Question is simple: are we staying with all-for-one/ one-for-all approach or we reverting to permissive behavior?
Can you elaborate in which test case this patch creates a problem? Just curious why the route addition fails in the first place.
If snd_soc_instantiate_card fails so does any test, really. Red wall was easy to spot even for a hungry developer : )
Our cnl_rt274 board declares several routes, yet our topology does not provide necessary info for all of them. And thus, addition of some routes fails. This was fine till now. That's also why I'd mentioned in the very first sentence: it might be simply a board issue. Maybe we should have never abused permissive behavior in the first place.

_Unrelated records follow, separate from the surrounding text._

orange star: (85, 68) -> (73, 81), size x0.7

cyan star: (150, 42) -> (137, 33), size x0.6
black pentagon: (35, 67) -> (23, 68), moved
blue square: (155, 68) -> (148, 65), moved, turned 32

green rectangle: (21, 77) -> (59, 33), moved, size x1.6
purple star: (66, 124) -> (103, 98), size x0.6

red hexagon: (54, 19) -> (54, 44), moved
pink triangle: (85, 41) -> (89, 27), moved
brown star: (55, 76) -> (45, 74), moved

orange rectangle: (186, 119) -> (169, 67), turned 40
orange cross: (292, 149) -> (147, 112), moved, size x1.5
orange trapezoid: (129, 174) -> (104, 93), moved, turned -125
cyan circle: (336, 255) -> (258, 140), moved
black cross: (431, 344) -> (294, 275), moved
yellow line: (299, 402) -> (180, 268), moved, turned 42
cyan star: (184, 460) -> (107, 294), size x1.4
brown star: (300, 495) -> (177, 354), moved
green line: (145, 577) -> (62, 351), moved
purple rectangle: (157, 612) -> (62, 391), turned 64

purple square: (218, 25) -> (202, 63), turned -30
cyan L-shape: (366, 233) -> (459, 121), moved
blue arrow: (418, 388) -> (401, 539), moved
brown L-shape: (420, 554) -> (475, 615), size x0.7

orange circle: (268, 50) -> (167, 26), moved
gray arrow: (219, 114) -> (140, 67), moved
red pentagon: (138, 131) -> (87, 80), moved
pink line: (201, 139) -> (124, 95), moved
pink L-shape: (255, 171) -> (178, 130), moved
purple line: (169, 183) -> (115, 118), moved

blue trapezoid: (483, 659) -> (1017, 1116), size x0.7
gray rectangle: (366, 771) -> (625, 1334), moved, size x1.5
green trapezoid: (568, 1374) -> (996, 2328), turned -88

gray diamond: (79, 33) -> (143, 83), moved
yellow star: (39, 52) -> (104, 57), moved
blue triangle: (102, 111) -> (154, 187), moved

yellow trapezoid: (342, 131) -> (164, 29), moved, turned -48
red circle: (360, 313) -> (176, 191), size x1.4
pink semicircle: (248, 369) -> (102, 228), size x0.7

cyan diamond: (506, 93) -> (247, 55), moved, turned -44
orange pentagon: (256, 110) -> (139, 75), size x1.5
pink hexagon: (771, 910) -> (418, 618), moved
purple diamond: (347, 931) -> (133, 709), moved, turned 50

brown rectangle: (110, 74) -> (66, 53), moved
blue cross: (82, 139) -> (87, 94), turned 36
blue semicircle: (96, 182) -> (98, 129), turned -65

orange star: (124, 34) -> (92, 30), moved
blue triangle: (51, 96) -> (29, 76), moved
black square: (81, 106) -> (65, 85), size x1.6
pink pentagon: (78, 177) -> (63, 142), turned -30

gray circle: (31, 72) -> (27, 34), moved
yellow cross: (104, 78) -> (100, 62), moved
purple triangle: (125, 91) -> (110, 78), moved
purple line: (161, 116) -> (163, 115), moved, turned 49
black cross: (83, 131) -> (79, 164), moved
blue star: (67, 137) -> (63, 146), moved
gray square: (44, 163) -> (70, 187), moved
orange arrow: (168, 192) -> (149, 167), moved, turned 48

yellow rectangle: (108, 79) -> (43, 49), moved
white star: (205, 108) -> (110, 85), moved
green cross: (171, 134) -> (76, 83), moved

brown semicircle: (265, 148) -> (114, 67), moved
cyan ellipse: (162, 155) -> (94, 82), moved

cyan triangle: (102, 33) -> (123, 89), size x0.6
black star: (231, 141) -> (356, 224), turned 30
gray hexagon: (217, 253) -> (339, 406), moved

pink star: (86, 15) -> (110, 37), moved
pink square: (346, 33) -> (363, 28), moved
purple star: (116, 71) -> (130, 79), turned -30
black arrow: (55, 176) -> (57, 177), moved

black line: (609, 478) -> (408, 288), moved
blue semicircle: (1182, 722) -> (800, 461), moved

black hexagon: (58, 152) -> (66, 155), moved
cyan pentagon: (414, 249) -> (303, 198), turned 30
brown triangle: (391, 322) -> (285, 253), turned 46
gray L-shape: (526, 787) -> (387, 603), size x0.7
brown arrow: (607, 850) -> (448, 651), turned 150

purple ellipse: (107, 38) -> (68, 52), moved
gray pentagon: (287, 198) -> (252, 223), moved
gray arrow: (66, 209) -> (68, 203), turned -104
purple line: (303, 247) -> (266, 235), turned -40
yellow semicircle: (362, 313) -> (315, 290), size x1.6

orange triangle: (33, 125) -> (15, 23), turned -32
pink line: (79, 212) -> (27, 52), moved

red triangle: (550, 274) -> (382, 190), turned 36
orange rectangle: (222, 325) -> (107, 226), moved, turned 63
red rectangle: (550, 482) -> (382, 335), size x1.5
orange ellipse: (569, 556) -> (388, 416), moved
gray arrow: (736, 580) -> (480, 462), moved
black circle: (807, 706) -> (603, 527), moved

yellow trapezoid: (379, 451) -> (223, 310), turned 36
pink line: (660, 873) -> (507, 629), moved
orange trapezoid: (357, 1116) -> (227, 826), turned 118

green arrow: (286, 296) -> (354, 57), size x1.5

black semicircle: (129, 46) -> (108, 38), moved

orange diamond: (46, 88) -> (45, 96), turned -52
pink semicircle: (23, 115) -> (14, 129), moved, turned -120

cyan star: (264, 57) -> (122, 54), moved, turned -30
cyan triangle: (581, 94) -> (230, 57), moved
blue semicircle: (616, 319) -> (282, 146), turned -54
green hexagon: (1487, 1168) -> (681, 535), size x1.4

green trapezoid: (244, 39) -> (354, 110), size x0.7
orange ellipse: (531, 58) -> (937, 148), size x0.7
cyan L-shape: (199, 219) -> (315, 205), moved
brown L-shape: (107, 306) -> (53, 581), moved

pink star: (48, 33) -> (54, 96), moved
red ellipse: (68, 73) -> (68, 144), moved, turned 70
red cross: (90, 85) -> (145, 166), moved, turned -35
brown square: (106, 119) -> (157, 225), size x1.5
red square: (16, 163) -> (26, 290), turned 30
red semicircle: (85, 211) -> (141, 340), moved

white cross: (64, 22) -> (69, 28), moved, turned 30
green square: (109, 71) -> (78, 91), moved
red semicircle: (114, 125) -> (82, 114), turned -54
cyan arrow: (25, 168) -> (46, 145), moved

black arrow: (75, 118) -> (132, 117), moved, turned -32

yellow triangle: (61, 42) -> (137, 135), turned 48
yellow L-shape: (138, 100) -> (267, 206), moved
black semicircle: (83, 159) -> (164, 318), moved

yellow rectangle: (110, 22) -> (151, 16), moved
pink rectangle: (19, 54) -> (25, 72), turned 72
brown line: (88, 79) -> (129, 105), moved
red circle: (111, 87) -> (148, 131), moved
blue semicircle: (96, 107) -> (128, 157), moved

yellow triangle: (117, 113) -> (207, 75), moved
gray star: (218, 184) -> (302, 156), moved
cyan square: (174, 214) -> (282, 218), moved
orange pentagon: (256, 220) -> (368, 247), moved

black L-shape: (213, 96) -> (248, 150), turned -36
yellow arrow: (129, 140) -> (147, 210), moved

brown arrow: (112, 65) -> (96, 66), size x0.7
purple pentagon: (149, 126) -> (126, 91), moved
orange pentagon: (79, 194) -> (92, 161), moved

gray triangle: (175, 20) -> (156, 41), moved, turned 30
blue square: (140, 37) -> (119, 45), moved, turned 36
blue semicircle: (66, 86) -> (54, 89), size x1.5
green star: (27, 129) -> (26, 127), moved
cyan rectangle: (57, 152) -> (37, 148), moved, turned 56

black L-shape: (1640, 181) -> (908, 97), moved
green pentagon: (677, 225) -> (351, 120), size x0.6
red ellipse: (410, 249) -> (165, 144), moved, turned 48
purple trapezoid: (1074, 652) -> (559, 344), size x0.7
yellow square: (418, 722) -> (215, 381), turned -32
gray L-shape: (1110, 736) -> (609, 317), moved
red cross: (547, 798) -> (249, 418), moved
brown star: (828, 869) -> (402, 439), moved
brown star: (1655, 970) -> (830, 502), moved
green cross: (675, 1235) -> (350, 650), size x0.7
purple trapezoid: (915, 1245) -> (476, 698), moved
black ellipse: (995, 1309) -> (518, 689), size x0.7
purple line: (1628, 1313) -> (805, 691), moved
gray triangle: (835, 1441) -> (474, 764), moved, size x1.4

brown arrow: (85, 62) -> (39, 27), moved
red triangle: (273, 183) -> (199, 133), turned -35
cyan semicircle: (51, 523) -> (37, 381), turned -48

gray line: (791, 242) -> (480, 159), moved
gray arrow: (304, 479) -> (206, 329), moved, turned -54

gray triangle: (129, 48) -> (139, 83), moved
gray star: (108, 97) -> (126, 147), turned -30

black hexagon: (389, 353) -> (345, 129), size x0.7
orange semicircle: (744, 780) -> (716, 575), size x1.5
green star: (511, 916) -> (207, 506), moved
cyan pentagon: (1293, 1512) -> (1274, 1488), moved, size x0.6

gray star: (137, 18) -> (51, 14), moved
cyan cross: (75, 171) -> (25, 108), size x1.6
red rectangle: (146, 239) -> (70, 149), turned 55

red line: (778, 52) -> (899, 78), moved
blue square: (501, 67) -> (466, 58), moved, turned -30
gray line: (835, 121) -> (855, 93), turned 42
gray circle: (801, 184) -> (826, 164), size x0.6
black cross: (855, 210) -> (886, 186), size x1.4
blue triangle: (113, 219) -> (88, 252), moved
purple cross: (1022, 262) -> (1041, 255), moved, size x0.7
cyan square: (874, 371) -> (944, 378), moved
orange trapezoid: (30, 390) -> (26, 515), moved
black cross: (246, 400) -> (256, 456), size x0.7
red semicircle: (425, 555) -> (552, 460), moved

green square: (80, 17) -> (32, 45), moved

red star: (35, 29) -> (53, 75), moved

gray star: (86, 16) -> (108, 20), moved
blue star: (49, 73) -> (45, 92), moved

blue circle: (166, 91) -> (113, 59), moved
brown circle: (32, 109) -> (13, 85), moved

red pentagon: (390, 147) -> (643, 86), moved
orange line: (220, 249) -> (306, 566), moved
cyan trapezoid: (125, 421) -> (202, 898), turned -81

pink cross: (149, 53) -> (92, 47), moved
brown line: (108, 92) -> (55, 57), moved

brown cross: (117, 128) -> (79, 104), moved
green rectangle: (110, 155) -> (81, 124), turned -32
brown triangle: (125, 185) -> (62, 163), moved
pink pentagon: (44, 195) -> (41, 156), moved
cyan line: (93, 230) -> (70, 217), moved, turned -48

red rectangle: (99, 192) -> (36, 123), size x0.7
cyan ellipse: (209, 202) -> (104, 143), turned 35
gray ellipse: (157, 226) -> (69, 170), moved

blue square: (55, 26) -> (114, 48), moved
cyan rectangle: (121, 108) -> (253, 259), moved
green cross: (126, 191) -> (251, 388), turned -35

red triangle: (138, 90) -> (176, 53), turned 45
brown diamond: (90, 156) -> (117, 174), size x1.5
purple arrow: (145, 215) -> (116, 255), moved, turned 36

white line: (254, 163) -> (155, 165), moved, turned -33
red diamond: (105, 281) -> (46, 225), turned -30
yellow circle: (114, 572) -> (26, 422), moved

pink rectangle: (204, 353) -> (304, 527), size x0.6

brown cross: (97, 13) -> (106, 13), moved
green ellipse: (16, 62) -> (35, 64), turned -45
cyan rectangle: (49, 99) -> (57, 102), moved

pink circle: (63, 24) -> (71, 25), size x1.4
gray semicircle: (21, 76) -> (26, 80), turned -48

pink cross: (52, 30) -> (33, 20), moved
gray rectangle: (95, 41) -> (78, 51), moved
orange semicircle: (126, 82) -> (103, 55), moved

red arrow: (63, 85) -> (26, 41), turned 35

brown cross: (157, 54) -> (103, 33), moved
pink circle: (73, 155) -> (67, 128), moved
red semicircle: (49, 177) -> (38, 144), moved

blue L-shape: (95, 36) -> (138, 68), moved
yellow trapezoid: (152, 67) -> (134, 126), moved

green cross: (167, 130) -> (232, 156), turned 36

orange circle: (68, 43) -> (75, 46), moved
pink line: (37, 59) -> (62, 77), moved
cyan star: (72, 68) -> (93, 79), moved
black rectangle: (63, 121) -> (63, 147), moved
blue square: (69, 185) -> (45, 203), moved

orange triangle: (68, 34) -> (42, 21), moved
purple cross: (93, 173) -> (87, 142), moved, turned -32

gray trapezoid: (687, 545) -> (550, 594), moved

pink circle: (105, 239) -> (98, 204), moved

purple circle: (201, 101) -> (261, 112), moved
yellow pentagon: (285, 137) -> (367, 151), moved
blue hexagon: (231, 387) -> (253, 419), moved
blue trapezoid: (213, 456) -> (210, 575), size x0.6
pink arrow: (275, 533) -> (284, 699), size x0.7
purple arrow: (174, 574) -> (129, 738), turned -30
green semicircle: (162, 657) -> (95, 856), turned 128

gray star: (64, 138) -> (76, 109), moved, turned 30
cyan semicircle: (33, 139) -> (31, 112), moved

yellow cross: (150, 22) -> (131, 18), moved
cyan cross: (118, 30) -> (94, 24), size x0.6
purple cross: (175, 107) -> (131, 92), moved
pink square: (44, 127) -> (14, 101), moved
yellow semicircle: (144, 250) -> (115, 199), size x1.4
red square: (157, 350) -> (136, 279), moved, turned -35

Yep, and that driver is not upstream as well so Intel can't complain here...
??
It's not about complaining, rather starting a discussion. If I were using boards with topology not fully matching its board equivalent (because if has never been required of me) then there may be others who did the exact same trick. Your card won't be enumerated now == change of behavior.
Board bxt_rt298 is upstreamed and the exact same failures could be reproduced since topology has something to say here too..
That's different. For bxt_rt298 there is a topology that was released, and if it's incorrect it should be fixed. I *hope* we are not going to see such regressions with SKL/KBL Chromebooks, that would be more of a problem since there are more users.